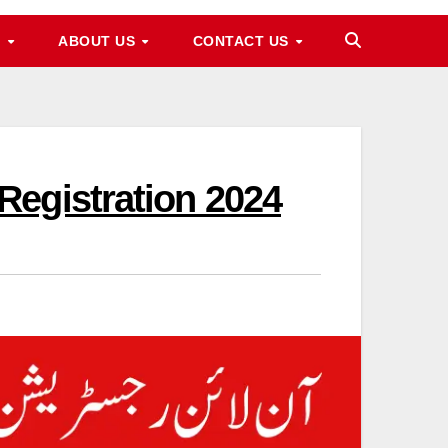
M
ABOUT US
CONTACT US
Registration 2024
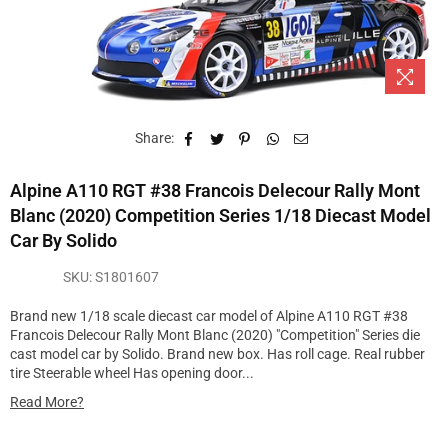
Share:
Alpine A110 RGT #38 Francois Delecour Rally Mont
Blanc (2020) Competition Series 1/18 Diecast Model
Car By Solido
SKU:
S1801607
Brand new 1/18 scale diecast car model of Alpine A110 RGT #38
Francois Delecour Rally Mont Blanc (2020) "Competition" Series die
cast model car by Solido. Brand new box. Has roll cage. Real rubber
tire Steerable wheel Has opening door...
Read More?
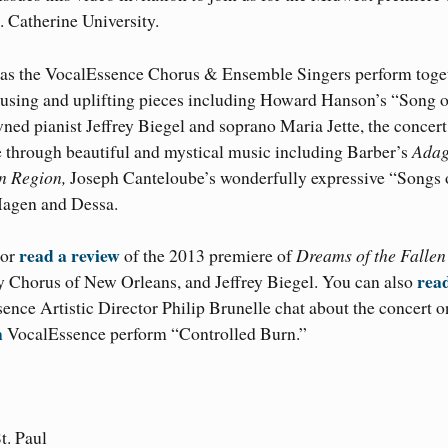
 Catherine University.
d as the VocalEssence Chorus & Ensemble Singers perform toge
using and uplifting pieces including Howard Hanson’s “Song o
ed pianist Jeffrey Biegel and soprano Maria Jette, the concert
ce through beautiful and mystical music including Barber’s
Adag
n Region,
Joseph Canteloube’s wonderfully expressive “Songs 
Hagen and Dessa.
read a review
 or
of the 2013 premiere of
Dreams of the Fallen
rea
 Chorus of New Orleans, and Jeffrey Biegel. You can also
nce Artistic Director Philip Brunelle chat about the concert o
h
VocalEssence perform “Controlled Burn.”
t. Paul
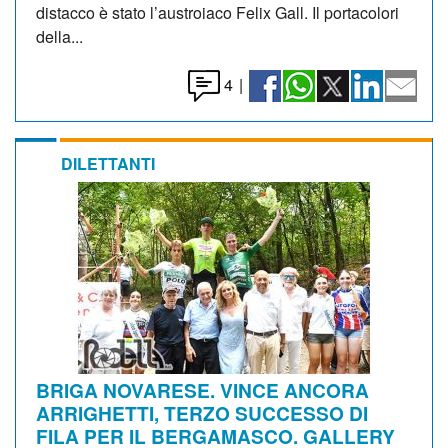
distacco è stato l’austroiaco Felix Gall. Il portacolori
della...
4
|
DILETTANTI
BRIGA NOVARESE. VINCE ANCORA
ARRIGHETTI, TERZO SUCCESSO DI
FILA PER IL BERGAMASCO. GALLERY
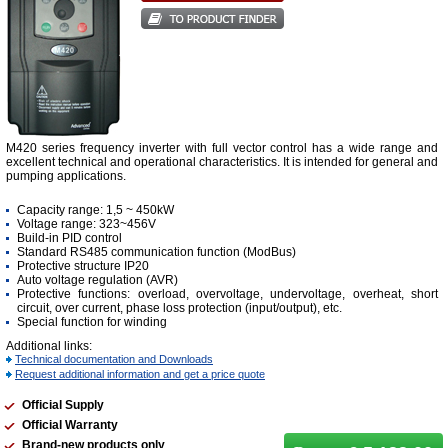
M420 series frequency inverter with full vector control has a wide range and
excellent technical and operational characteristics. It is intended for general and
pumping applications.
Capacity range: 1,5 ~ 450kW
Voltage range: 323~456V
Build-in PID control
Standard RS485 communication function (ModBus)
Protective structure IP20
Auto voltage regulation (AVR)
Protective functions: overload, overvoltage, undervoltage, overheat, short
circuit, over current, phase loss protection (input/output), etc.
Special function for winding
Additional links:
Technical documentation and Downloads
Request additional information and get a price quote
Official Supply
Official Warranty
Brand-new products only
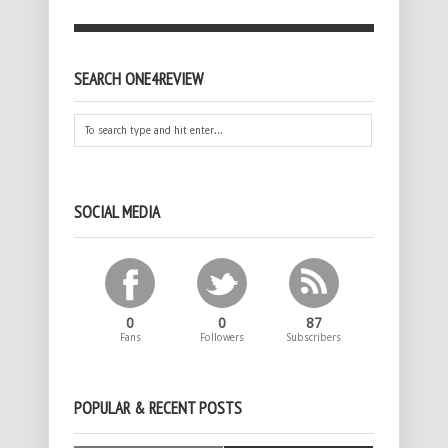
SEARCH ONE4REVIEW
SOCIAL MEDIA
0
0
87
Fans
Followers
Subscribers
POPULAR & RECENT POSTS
———
> [TRY IT]
Copy each line of the listing that holds the word "Jeffrey".

> [WRITTEN SOLUTION]
ed pianist Jeffrey Biegel and soprano Maria Jette, the concert
 Chorus of New Orleans, and Jeffrey Biegel. You can also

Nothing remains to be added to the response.